Rubio Canyon gets temporary road
Rubio Canyon to get temporary road
Forest Service finds way to clean up debris
By Becky Oskin, Staff Writer, San Gabriel Valley News
ALTADENA — Ending five years of rancor, the Forest Service said Thursday it will build a road within the sinuous length of Rubio Canyon and haul out some 35,000 cubic yards of rock and debris that covered the watershed after construction blasting.
“This is the quickest way for the canyon to heal and has the least impact on the environment,” said Angeles National Forest Supervisor Jody Cook.
Once famous for the Mount Lowe railway and 10 spectacular waterfalls, Rubio Canyon, a shady glen above Altadena, is now notorious for the construction debacle that buried five waterfalls and a portion of the historic railway beneath tons of rock blasted from the canyon wall during a 1998 water pipe replacement project.
The $485,000 project for the Rubio Canon Land and Water Co., a nonprofit water company with about 3,000 customers, was funded in part by the Federal Emergency Management Agency after an earthquake-caused landslide knocked out a water pipe in 1994. The Forest Service’s decision on a cleanup plan for the canyon comes after two years of environmental assessments and public meetings.
“This is a good next step.
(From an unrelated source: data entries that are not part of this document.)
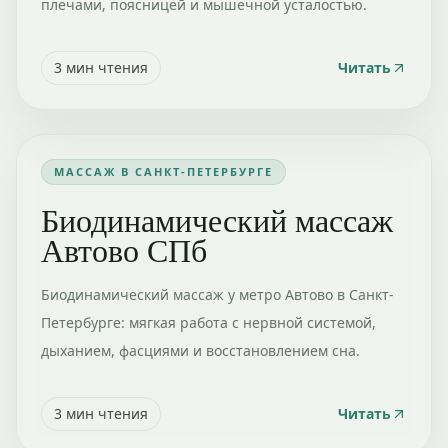
плечами, поясницей и мышечной усталостью.
3
мин чтения
Читать
МАССАЖ В САНКТ-ПЕТЕРБУРГЕ
Биодинамический массаж
Автово СПб
Биодинамический массаж у метро Автово в Санкт-
Петербурге: мягкая работа с нервной системой,
дыханием, фасциями и восстановлением сна.
3
мин чтения
Читать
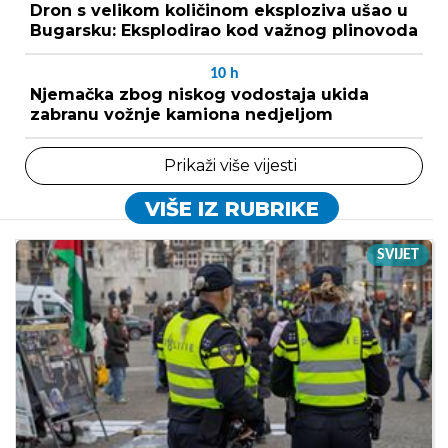
Dron s velikom količinom eksploziva ušao u
Bugarsku: Eksplodirao kod važnog plinovoda
10
h
Njemačka zbog niskog vodostaja ukida
zabranu vožnje kamiona nedjeljom
Prikaži više vijesti
VIŠE IZ RUBRIKE
SVIJET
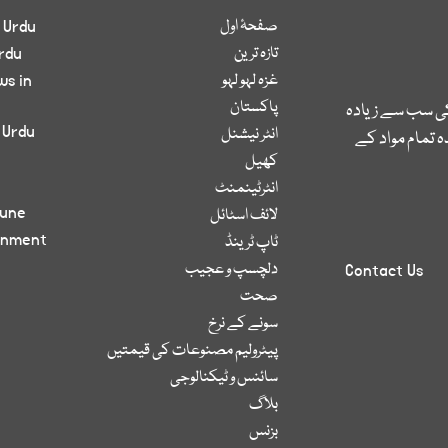
صفحۂ اول
 Urdu
تازہ ترین
rdu
غزہ لہو لہو
ws in
پاکستان
کی سب سے زیادہ
 Urdu
انٹر نیشنل
 تمام مواد کے
کھیل
انٹرٹینمنٹ
bune
لائف اسٹائل
inment
ٹاپ ٹرینڈ
دلچسپ و عجیب
Contact Us
صحت
سونے کے نرخ
پیٹرولیم مصنوعات کی قیمتیں
سائنس و ٹیکنالوجی
بلاگ
بزنس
I’m cautiously optimistic,” said Paul Ayers, a trails activist and attorney who has closely followed the Rubio Canyon process.
Construction won’t begin immediately for one thing, the rainy season is on the way, said Forest Service spokeswoman Kathy Peterson. There’s also a 45-day appeal period for the decision notice.
But the major hurdle will be winning easements from property owners who live at the canyon’s mouth near East Loma Alta Drive, Ayers said. There are at least four private landowners there, as well as Southern California Edison and Los Angeles County, which operates a debris basin south of Loma Alta.
“It’s going to have an impact on people in the area, but you can mitigate that and it’s temporary,” Ayers said. No agreement has been reached on who is at fault for the environmental devastation or who will pay to restore the canyon. In 2002, Congress set aside $1 million to remove the debris and mitigate environmental damage in the canyon. The Forest Service has indicated it holds the water company responsible, while the company counters the work was performed with Forest Service approval and oversight.
“The liabilities are a separate issue and weren’t addressed in the decision notice,’ said Forest Service spokeswoman Kathy Peterson.
Lawsuits were filed between Rubio Canon and its contractors, Zaich Construction of Northridge and Sylmar-based Tite Enterprises. “Our actions at this point are still pending,’ said Jan Fahey, chair of Rubio Canon’s customer board. “I think we haven’t really decided where we go from here.’
The Forest Service considered many cleanup options before choosing the temporary road and dump truck method.
Forest Supervisor Cook said the preferred choice will have a minimal visual impact on the canyon and allow it to return to a natural state within a few years. Removing the debris via helicopter was discarded because of cost it would take five to six months of daily flights and danger from flying heavy buckets of rocks over nearby power lines.
Mule train and human chain were also thrown out, for reasons of time (at least a year or two), impact and organic pollution. Blasting a permanent road into the canyon walls was dropped because it would cause nearly as much damage as the construction project the cleanup is meant to fix.
A new road also would leave a permanent scar visible from afar, as is the bright beige rock face left from the water company’s project. A conveyor belt was briefly discussed, but tossed out because it would require building a road anyway, and would fill the canyon, leaving little safe room for workers.
High pressure water cannons were cut from the list for lack of sufficient water in the area and the potential for environmental devastation. And finally, simply leaving the debris pile in place was abandoned because it could take more than 50 years for the rocks to move downstream, or they might move all at once in a flood, devastating anything in their path.